### Your task
Where in the listing does the word "foco" appear? Report each line that holds it.

[Entries shown Boundary: Start]

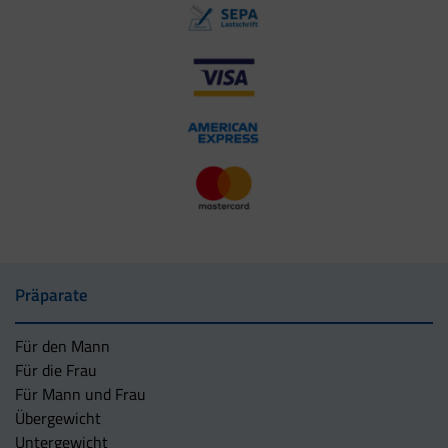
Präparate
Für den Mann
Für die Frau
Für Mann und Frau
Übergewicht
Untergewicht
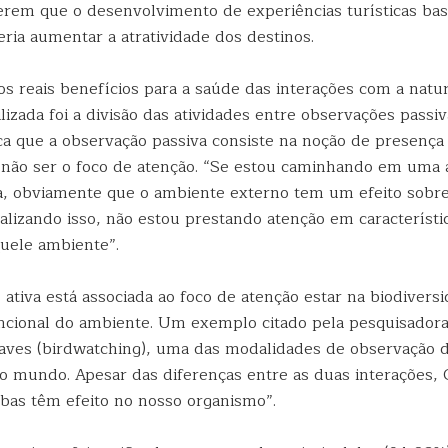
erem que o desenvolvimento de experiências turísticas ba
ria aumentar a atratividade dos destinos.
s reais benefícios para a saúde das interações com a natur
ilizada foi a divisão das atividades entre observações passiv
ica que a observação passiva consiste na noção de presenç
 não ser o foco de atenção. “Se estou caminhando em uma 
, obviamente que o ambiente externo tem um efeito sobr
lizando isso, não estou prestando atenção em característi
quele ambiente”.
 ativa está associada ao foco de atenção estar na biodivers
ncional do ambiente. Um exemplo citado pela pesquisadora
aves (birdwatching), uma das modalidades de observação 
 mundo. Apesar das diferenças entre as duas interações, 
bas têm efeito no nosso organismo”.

[Entries shown Boundary: End]

### Exercise answer
 não ser o foco de atenção. “Se estou caminhando em uma 
 ativa está associada ao foco de atenção estar na biodivers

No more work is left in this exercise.